*** Dataset excerpts ***
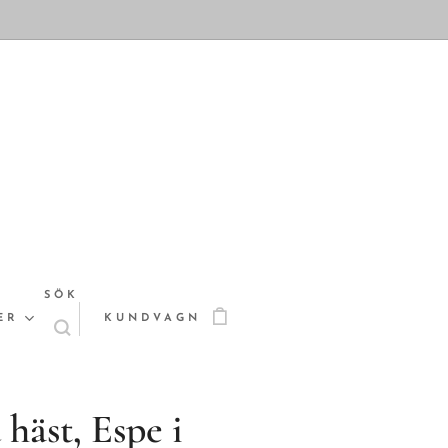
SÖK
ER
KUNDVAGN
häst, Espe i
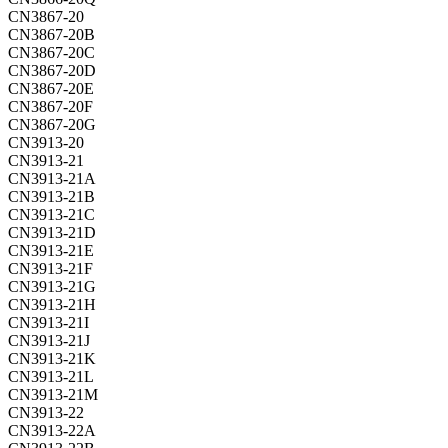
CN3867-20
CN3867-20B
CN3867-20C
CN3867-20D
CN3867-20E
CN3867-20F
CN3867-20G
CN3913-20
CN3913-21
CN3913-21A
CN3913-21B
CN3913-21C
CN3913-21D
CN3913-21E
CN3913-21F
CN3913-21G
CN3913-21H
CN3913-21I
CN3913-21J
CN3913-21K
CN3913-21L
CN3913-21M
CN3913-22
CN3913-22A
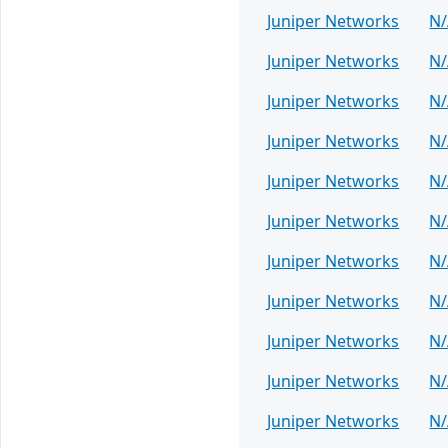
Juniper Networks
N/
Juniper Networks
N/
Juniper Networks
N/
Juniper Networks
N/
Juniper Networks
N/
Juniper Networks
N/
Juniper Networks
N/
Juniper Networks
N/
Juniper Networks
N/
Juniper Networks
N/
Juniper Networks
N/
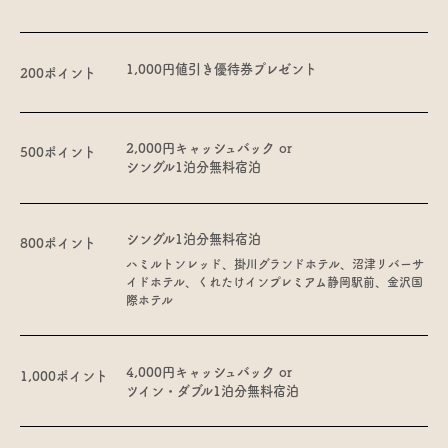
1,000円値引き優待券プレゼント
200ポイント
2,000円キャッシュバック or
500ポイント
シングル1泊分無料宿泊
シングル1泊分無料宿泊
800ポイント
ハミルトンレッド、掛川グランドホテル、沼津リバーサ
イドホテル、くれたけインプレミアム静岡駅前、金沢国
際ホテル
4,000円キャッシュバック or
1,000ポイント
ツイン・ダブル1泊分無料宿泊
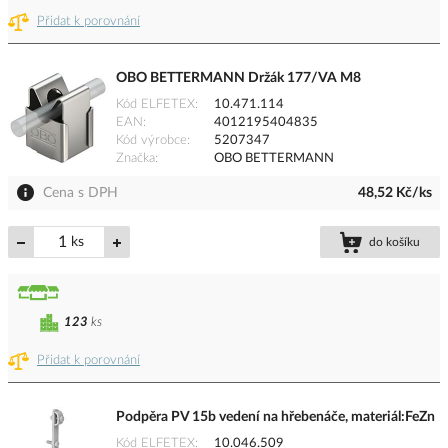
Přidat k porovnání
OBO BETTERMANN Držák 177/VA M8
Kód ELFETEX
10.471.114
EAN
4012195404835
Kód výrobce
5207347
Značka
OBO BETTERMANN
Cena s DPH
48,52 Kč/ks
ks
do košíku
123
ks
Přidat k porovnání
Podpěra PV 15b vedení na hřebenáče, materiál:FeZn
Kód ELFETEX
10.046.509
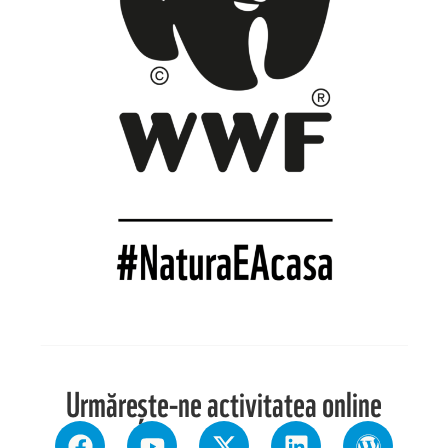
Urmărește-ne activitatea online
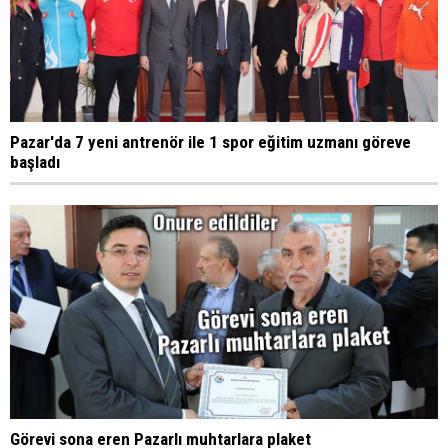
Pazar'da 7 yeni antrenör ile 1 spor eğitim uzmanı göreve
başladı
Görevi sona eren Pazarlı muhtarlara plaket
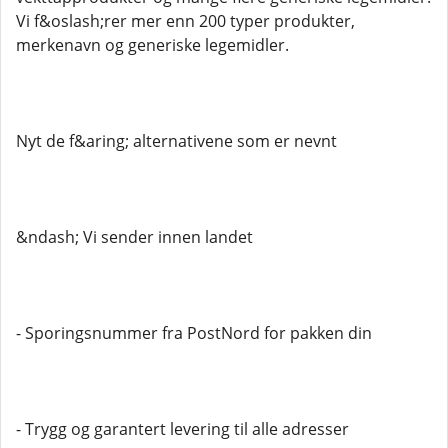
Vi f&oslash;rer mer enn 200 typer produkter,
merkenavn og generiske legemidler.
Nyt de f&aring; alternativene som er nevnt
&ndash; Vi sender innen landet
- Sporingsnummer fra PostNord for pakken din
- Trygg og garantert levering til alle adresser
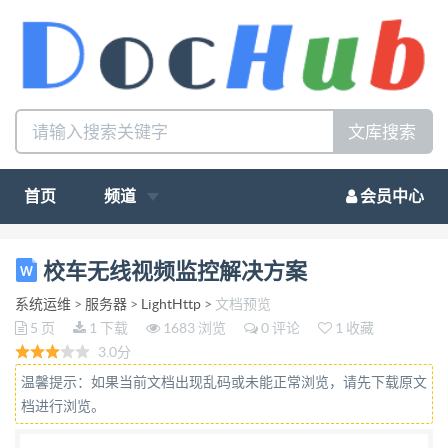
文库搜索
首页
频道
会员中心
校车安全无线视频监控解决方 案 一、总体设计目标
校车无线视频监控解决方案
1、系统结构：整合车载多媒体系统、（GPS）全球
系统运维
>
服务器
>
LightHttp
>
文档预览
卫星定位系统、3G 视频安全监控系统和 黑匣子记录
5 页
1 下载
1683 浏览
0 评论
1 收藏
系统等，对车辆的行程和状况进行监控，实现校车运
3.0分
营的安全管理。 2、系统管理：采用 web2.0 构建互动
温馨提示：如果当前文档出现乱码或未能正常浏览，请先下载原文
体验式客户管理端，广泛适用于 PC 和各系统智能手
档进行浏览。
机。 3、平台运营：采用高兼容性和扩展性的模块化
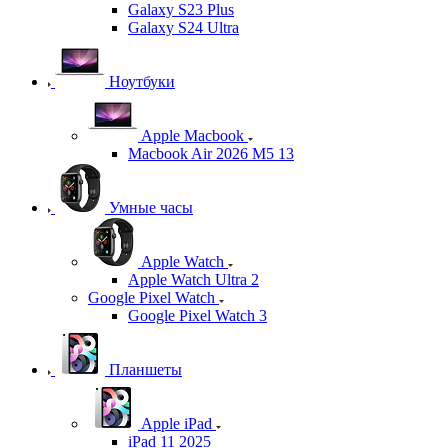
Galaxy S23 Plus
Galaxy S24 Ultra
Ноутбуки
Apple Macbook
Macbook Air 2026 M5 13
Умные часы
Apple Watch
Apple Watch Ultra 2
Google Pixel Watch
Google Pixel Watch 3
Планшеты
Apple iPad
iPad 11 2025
***
| What to work on |
Show every line from the entries above in which the word "Google" appears.

| Output below |
Google Pixel Watch
Google Pixel Watch 3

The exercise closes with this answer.